┌────────

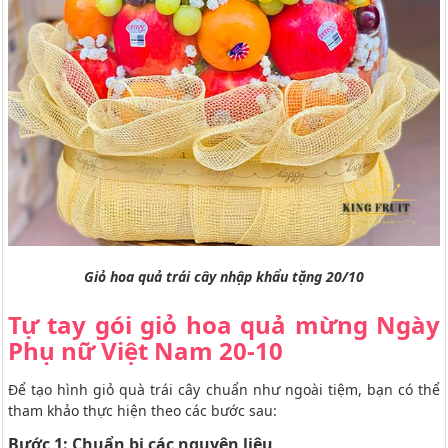
Giỏ hoa quả trái cây nhập khẩu tặng 20/10
Tự tay gói giỏ hoa quả mừng Ngày
Phụ nữ Việt Nam 20-10
Để tạo hình giỏ quà trái cây chuẩn như ngoài tiệm, bạn có thể
tham khảo thực hiện theo các bước sau:
Bước 1: Chuẩn bị các nguyên liệu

└────────

• _Problem statement_:
Search the records for the string "trái" and, wherever a line contains it, please copy that line.

• _Solution_:
Giỏ hoa quả trái cây nhập khẩu tặng 20/10
Để tạo hình giỏ quà trái cây chuẩn như ngoài tiệm, bạn có thể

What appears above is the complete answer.